There are some 8% dividend stocks but they are of the high risk sort.
real estate, these days, requires capital to start. gone are the days of low leveraged loans. Its going to take money to make money.
Best to stick with vintage cars to yield a sizable return.
 
#28 · (Edited)
So.... let me start by saying I am no expert once again. Here is a little bit of investing advice. Please take it with a grain of salt, as you should any advice of this type.

I think everyone has started talking about some high risk stuff. You do not get crazy returns without some serious risk. Investing 101.

What I am talking about is a basic portfolio. A mix of stuff that spreads your risk around. I like mutual funds. A mutual fund is a balanced portfolio of investments, like stocks, that is managed by a group of investors. You buy a share of a balanced portfolio. These tend to grow in overall value of around 6% to 7% a year. Some of the good ones I just looked up are doing around 10% or better in the last 5 years. This is basic investing and pretty low risk. You can adjust your portfolio to assume more or less risk in a very controlled way.

I bought stocks in the past, as did a bunch of good friends. We all had the same experience. We made serious money on some and lost our shirts on others. At the end of the day, it balance out to a moderate return. To make that big fast money, you have to take some serious gambles. Those gambles can destroy your finances if you make a mistake. I made a fortune and then lost it all in the tech bubble. I built home equity and switched houses making good money until the housing market crash. It took almost 10 years to get back to where I was. Housing was down 35% in my area, and took 7 or 8 years to get back up. It went up 20% just in the last year and people are making crazy money again. Some say it will keep going, some say it will crash. I came out ahead, but all of that volatility averaged out to a decent return, but probably less than I would have done with a boring portfolio.

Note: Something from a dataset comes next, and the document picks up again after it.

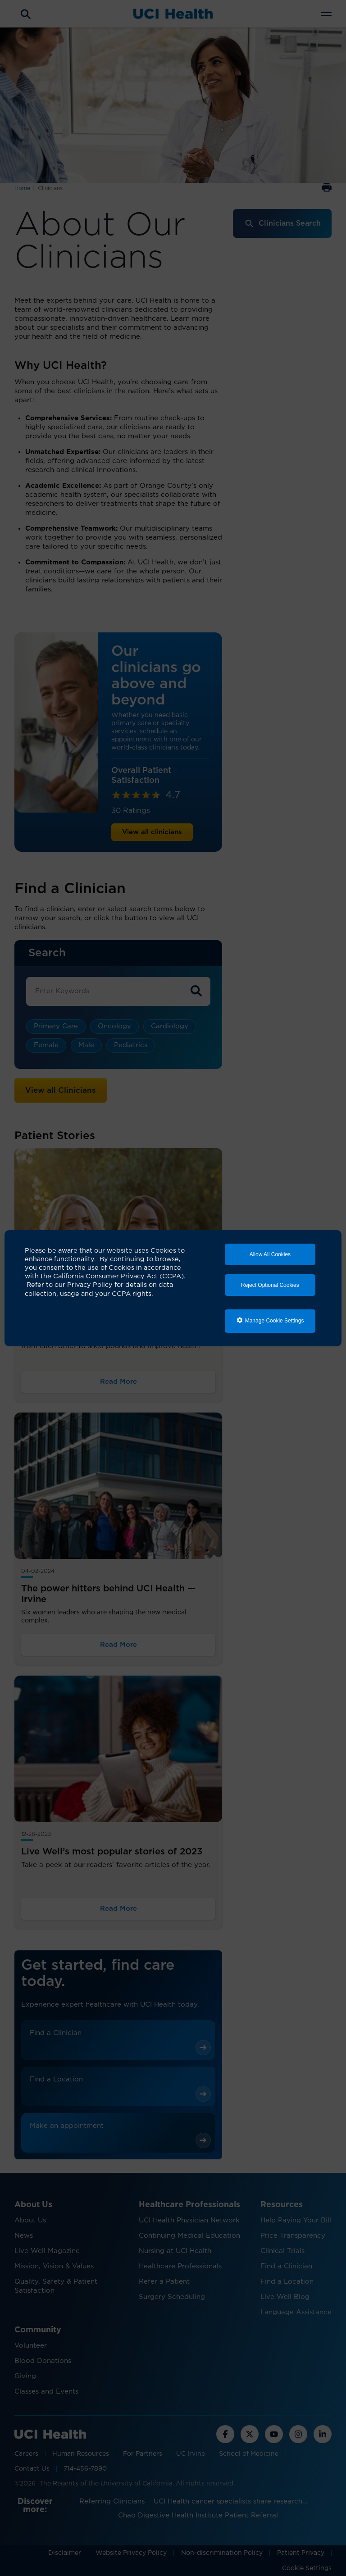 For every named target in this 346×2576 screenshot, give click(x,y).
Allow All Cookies (270, 1254)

Someone else will have to give high risk advice. I wanted to point out that with a conservative portfolio of investments (of any kind) you can save a ton of money in the long term. A $200,000 car should be attainable to anyone who is willing to set money aside and take some time saving. Regardless of the goal, everyone should have a long term investment and savings plan. It costs so little each month and the long term returns are huge. It does not need to be anything fancy or sexy.

The best advice I can give is to get an advisor and start a long term investment plan.

Back to the OP. Any salary will work if you can save money long term and are willing to wait for that car.